Provided material
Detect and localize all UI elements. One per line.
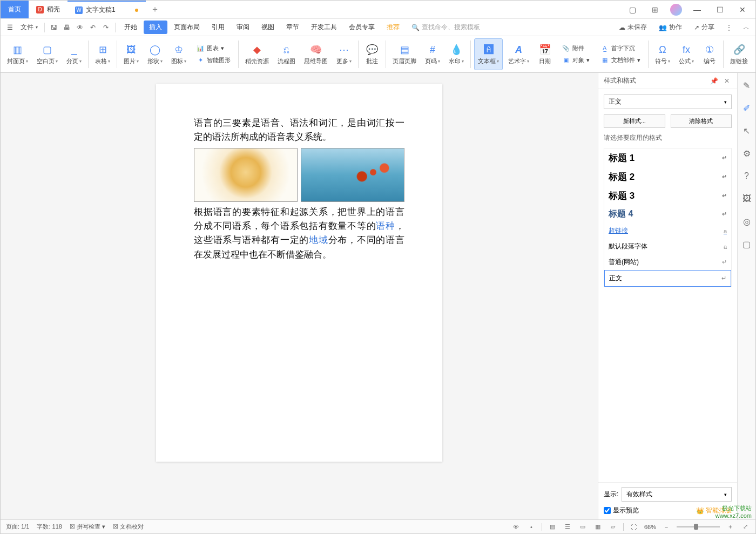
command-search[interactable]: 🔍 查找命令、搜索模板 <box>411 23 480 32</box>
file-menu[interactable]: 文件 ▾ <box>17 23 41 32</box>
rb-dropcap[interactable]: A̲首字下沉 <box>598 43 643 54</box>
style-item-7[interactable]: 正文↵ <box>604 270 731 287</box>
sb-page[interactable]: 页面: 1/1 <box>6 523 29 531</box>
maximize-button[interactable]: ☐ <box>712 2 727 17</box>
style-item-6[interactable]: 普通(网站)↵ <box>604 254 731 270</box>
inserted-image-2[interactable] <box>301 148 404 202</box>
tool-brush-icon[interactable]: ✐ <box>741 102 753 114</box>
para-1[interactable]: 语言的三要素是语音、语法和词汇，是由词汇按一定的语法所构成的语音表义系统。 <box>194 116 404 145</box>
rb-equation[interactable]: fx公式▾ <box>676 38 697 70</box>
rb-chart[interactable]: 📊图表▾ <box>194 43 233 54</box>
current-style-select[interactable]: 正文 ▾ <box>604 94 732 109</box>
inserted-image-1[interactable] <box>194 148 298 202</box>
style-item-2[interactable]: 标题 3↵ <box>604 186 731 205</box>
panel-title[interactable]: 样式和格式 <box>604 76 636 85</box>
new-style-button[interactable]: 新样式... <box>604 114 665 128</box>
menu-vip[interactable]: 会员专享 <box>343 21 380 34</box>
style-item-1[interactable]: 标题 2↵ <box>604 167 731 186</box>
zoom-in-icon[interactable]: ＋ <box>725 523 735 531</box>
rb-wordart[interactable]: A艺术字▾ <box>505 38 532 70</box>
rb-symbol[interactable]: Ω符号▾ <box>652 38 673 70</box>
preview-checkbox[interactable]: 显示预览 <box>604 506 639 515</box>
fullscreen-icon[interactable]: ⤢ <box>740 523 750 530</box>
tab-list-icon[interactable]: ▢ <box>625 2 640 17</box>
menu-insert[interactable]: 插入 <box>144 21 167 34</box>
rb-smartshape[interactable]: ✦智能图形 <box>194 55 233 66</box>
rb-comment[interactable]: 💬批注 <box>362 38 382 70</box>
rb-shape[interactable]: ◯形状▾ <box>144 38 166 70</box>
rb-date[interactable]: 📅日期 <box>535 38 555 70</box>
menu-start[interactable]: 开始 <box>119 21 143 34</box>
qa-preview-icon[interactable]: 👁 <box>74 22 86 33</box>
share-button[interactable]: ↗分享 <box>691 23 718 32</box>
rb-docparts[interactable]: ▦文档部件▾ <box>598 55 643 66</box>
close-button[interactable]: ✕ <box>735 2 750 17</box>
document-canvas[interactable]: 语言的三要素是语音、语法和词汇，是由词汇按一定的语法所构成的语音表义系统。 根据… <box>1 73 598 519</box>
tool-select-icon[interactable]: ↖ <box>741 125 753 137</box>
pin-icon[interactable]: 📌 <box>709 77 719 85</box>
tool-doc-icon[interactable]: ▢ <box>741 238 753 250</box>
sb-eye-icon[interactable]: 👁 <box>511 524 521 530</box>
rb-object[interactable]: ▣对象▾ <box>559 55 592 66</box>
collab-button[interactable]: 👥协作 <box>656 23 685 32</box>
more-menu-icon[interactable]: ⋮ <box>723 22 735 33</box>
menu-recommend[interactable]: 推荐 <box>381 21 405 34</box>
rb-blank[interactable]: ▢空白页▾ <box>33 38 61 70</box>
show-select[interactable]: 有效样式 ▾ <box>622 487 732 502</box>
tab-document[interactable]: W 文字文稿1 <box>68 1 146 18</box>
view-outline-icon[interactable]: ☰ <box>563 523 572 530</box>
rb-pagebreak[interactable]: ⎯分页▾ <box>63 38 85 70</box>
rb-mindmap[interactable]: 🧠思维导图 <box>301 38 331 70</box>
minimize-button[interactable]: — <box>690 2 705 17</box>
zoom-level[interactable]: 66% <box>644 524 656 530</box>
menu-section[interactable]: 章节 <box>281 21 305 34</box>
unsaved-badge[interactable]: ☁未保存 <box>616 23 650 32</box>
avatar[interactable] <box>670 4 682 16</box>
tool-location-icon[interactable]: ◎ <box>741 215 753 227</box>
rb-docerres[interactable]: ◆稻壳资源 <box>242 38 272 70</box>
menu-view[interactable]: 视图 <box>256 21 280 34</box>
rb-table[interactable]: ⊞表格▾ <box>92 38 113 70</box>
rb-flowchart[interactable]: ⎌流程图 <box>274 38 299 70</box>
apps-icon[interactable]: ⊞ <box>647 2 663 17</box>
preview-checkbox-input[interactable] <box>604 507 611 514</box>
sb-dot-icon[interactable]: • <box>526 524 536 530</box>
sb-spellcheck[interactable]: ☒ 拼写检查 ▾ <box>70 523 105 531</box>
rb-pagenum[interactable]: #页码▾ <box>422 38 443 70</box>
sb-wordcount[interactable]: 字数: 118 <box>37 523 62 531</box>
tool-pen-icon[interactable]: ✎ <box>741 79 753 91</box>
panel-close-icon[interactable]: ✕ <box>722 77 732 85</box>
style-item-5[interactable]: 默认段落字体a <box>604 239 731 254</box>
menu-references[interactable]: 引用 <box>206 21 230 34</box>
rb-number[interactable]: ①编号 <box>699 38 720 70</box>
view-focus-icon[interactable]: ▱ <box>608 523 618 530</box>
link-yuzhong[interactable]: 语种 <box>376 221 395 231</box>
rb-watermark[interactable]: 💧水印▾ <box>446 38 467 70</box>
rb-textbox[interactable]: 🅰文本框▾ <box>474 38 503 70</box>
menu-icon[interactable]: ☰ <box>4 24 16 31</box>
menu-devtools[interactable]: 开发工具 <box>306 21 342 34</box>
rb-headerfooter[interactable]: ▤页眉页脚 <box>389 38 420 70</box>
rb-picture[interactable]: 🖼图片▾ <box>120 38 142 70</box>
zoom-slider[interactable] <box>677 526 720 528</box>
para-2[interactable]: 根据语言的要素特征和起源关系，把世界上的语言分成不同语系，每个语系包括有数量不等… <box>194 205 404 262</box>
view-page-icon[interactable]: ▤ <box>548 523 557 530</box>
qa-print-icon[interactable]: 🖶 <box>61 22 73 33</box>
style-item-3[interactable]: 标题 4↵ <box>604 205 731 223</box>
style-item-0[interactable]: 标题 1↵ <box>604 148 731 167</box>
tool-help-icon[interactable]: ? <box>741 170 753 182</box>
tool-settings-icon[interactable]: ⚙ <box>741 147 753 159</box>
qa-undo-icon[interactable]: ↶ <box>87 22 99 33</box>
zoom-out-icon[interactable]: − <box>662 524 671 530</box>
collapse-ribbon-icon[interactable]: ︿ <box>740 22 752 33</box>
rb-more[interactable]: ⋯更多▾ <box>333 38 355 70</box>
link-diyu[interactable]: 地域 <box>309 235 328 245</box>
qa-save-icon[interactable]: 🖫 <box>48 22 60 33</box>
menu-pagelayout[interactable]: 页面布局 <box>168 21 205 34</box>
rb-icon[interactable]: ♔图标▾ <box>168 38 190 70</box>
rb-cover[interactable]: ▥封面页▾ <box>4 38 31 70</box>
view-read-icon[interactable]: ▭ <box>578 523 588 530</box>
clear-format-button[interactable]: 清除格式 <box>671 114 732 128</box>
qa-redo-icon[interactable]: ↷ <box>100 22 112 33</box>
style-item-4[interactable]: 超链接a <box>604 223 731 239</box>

Exercise details
Write the data out again exactly, but without its images.

Task answer
Detect and localize all UI elements. One per line.
command-search[interactable]: 🔍 查找命令、搜索模板 <box>411 23 480 32</box>
file-menu[interactable]: 文件 ▾ <box>17 23 41 32</box>
rb-dropcap[interactable]: A̲首字下沉 <box>598 43 643 54</box>
style-item-7[interactable]: 正文↵ <box>604 270 731 287</box>
sb-page[interactable]: 页面: 1/1 <box>6 523 29 531</box>
maximize-button[interactable]: ☐ <box>712 2 727 17</box>
style-item-6[interactable]: 普通(网站)↵ <box>604 254 731 270</box>
inserted-image-2[interactable] <box>301 148 404 202</box>
tool-brush-icon[interactable]: ✐ <box>741 102 753 114</box>
para-1[interactable]: 语言的三要素是语音、语法和词汇，是由词汇按一定的语法所构成的语音表义系统。 <box>194 116 404 145</box>
rb-equation[interactable]: fx公式▾ <box>676 38 697 70</box>
rb-chart[interactable]: 📊图表▾ <box>194 43 233 54</box>
current-style-select[interactable]: 正文 ▾ <box>604 94 732 109</box>
inserted-image-1[interactable] <box>194 148 298 202</box>
style-item-2[interactable]: 标题 3↵ <box>604 186 731 205</box>
panel-title[interactable]: 样式和格式 <box>604 76 636 85</box>
new-style-button[interactable]: 新样式... <box>604 114 665 128</box>
menu-vip[interactable]: 会员专享 <box>343 21 380 34</box>
style-item-1[interactable]: 标题 2↵ <box>604 167 731 186</box>
zoom-in-icon[interactable]: ＋ <box>725 523 735 531</box>
rb-wordart[interactable]: A艺术字▾ <box>505 38 532 70</box>
rb-symbol[interactable]: Ω符号▾ <box>652 38 673 70</box>
preview-checkbox[interactable]: 显示预览 <box>604 506 639 515</box>
fullscreen-icon[interactable]: ⤢ <box>740 523 750 530</box>
tab-list-icon[interactable]: ▢ <box>625 2 640 17</box>
menu-insert[interactable]: 插入 <box>144 21 167 34</box>
rb-smartshape[interactable]: ✦智能图形 <box>194 55 233 66</box>
rb-comment[interactable]: 💬批注 <box>362 38 382 70</box>
rb-shape[interactable]: ◯形状▾ <box>144 38 166 70</box>
rb-date[interactable]: 📅日期 <box>535 38 555 70</box>
menu-start[interactable]: 开始 <box>119 21 143 34</box>
qa-preview-icon[interactable]: 👁 <box>74 22 86 33</box>
share-button[interactable]: ↗分享 <box>691 23 718 32</box>
rb-docparts[interactable]: ▦文档部件▾ <box>598 55 643 66</box>
close-button[interactable]: ✕ <box>735 2 750 17</box>
document-canvas[interactable]: 语言的三要素是语音、语法和词汇，是由词汇按一定的语法所构成的语音表义系统。 根据… <box>1 73 598 519</box>
tool-select-icon[interactable]: ↖ <box>741 125 753 137</box>
pin-icon[interactable]: 📌 <box>709 77 719 85</box>
tool-doc-icon[interactable]: ▢ <box>741 238 753 250</box>
sb-eye-icon[interactable]: 👁 <box>511 524 521 530</box>
rb-object[interactable]: ▣对象▾ <box>559 55 592 66</box>
collab-button[interactable]: 👥协作 <box>656 23 685 32</box>
more-menu-icon[interactable]: ⋮ <box>723 22 735 33</box>
menu-recommend[interactable]: 推荐 <box>381 21 405 34</box>
rb-blank[interactable]: ▢空白页▾ <box>33 38 61 70</box>
show-select[interactable]: 有效样式 ▾ <box>622 487 732 502</box>
tab-document[interactable]: W 文字文稿1 <box>68 1 146 18</box>
view-outline-icon[interactable]: ☰ <box>563 523 572 530</box>
rb-pagebreak[interactable]: ⎯分页▾ <box>63 38 85 70</box>
rb-mindmap[interactable]: 🧠思维导图 <box>301 38 331 70</box>
minimize-button[interactable]: — <box>690 2 705 17</box>
zoom-level[interactable]: 66% <box>644 524 656 530</box>
menu-section[interactable]: 章节 <box>281 21 305 34</box>
unsaved-badge[interactable]: ☁未保存 <box>616 23 650 32</box>
avatar[interactable] <box>670 4 682 16</box>
tool-location-icon[interactable]: ◎ <box>741 215 753 227</box>
rb-docerres[interactable]: ◆稻壳资源 <box>242 38 272 70</box>
menu-view[interactable]: 视图 <box>256 21 280 34</box>
rb-table[interactable]: ⊞表格▾ <box>92 38 113 70</box>
rb-flowchart[interactable]: ⎌流程图 <box>274 38 299 70</box>
apps-icon[interactable]: ⊞ <box>647 2 663 17</box>
preview-checkbox-input[interactable] <box>604 507 611 514</box>
sb-dot-icon[interactable]: • <box>526 524 536 530</box>
sb-spellcheck[interactable]: ☒ 拼写检查 ▾ <box>70 523 105 531</box>
rb-pagenum[interactable]: #页码▾ <box>422 38 443 70</box>
sb-wordcount[interactable]: 字数: 118 <box>37 523 62 531</box>
tool-pen-icon[interactable]: ✎ <box>741 79 753 91</box>
panel-close-icon[interactable]: ✕ <box>722 77 732 85</box>
style-item-5[interactable]: 默认段落字体a <box>604 239 731 254</box>
menu-references[interactable]: 引用 <box>206 21 230 34</box>
rb-number[interactable]: ①编号 <box>699 38 720 70</box>
view-focus-icon[interactable]: ▱ <box>608 523 618 530</box>
link-yuzhong[interactable]: 语种 <box>376 221 395 231</box>
rb-watermark[interactable]: 💧水印▾ <box>446 38 467 70</box>
rb-textbox[interactable]: 🅰文本框▾ <box>474 38 503 70</box>
menu-icon[interactable]: ☰ <box>4 24 16 31</box>
menu-devtools[interactable]: 开发工具 <box>306 21 342 34</box>
rb-headerfooter[interactable]: ▤页眉页脚 <box>389 38 420 70</box>
rb-picture[interactable]: 🖼图片▾ <box>120 38 142 70</box>
zoom-slider[interactable] <box>677 526 720 528</box>
para-2[interactable]: 根据语言的要素特征和起源关系，把世界上的语言分成不同语系，每个语系包括有数量不等… <box>194 205 404 262</box>
view-page-icon[interactable]: ▤ <box>548 523 557 530</box>
qa-print-icon[interactable]: 🖶 <box>61 22 73 33</box>
style-item-3[interactable]: 标题 4↵ <box>604 205 731 223</box>
style-item-0[interactable]: 标题 1↵ <box>604 148 731 167</box>
tool-help-icon[interactable]: ? <box>741 170 753 182</box>
tool-settings-icon[interactable]: ⚙ <box>741 147 753 159</box>
qa-undo-icon[interactable]: ↶ <box>87 22 99 33</box>
zoom-out-icon[interactable]: − <box>662 524 671 530</box>
collapse-ribbon-icon[interactable]: ︿ <box>740 22 752 33</box>
rb-more[interactable]: ⋯更多▾ <box>333 38 355 70</box>
link-diyu[interactable]: 地域 <box>309 235 328 245</box>
qa-save-icon[interactable]: 🖫 <box>48 22 60 33</box>
menu-pagelayout[interactable]: 页面布局 <box>168 21 205 34</box>
rb-icon[interactable]: ♔图标▾ <box>168 38 190 70</box>
rb-cover[interactable]: ▥封面页▾ <box>4 38 31 70</box>
view-read-icon[interactable]: ▭ <box>578 523 588 530</box>
clear-format-button[interactable]: 清除格式 <box>671 114 732 128</box>
qa-redo-icon[interactable]: ↷ <box>100 22 112 33</box>
style-item-4[interactable]: 超链接a <box>604 223 731 239</box>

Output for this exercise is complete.